§ The data
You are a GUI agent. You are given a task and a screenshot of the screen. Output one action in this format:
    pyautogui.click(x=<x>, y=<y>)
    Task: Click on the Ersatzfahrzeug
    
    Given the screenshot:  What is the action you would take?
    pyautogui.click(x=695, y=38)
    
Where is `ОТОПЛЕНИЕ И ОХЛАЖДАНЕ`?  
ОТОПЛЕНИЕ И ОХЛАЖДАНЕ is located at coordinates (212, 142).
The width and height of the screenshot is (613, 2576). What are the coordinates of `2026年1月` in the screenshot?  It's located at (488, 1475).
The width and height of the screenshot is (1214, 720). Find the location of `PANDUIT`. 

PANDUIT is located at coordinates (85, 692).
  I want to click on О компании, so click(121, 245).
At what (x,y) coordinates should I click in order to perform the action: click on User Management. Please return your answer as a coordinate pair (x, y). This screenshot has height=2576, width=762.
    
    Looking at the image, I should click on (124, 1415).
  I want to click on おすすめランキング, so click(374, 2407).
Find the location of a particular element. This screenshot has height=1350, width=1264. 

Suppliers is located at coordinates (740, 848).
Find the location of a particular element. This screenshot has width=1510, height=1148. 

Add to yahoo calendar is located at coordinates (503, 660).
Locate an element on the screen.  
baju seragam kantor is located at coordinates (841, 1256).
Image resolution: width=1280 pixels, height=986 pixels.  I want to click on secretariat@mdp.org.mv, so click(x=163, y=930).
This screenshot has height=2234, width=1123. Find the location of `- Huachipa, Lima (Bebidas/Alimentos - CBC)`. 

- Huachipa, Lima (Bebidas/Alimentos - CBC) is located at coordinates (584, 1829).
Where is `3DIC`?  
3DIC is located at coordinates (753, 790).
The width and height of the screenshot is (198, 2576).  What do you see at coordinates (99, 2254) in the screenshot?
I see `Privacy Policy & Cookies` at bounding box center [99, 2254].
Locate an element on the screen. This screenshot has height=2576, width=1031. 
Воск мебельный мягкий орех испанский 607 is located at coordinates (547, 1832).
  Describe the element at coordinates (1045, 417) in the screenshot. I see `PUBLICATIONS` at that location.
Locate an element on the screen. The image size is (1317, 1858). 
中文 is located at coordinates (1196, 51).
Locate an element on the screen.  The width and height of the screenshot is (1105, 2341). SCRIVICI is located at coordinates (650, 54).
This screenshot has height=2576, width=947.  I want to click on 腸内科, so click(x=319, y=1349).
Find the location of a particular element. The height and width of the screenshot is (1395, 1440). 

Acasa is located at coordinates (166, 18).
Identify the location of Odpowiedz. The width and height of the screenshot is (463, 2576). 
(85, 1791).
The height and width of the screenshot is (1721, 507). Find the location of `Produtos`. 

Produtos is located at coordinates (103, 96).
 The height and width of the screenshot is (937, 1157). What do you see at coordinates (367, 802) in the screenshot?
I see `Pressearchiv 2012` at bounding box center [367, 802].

§ Aim of the exercise
Write out the full listing without altering anything.

§ Answer for this exercise
You are a GUI agent. You are given a task and a screenshot of the screen. Output one action in this format:
    pyautogui.click(x=<x>, y=<y>)
    Task: Click on the Ersatzfahrzeug
    
    Given the screenshot:  What is the action you would take?
    pyautogui.click(x=695, y=38)
    
Where is `ОТОПЛЕНИЕ И ОХЛАЖДАНЕ`?  
ОТОПЛЕНИЕ И ОХЛАЖДАНЕ is located at coordinates (212, 142).
The width and height of the screenshot is (613, 2576). What are the coordinates of `2026年1月` in the screenshot?  It's located at (488, 1475).
The width and height of the screenshot is (1214, 720). Find the location of `PANDUIT`. 

PANDUIT is located at coordinates (85, 692).
  I want to click on О компании, so click(121, 245).
At what (x,y) coordinates should I click in order to perform the action: click on User Management. Please return your answer as a coordinate pair (x, y). This screenshot has height=2576, width=762.
    
    Looking at the image, I should click on (124, 1415).
  I want to click on おすすめランキング, so click(374, 2407).
Find the location of a particular element. This screenshot has height=1350, width=1264. 

Suppliers is located at coordinates (740, 848).
Find the location of a particular element. This screenshot has width=1510, height=1148. 

Add to yahoo calendar is located at coordinates (503, 660).
Locate an element on the screen.  
baju seragam kantor is located at coordinates (841, 1256).
Image resolution: width=1280 pixels, height=986 pixels.  I want to click on secretariat@mdp.org.mv, so click(x=163, y=930).
This screenshot has height=2234, width=1123. Find the location of `- Huachipa, Lima (Bebidas/Alimentos - CBC)`. 

- Huachipa, Lima (Bebidas/Alimentos - CBC) is located at coordinates (584, 1829).
Where is `3DIC`?  
3DIC is located at coordinates (753, 790).
The width and height of the screenshot is (198, 2576).  What do you see at coordinates (99, 2254) in the screenshot?
I see `Privacy Policy & Cookies` at bounding box center [99, 2254].
Locate an element on the screen. This screenshot has height=2576, width=1031. 
Воск мебельный мягкий орех испанский 607 is located at coordinates (547, 1832).
  Describe the element at coordinates (1045, 417) in the screenshot. I see `PUBLICATIONS` at that location.
Locate an element on the screen. The image size is (1317, 1858). 
中文 is located at coordinates (1196, 51).
Locate an element on the screen.  The width and height of the screenshot is (1105, 2341). SCRIVICI is located at coordinates (650, 54).
This screenshot has height=2576, width=947.  I want to click on 腸内科, so click(x=319, y=1349).
Find the location of a particular element. The height and width of the screenshot is (1395, 1440). 

Acasa is located at coordinates (166, 18).
Identify the location of Odpowiedz. The width and height of the screenshot is (463, 2576). 
(85, 1791).
The height and width of the screenshot is (1721, 507). Find the location of `Produtos`. 

Produtos is located at coordinates (103, 96).
 The height and width of the screenshot is (937, 1157). What do you see at coordinates (367, 802) in the screenshot?
I see `Pressearchiv 2012` at bounding box center [367, 802].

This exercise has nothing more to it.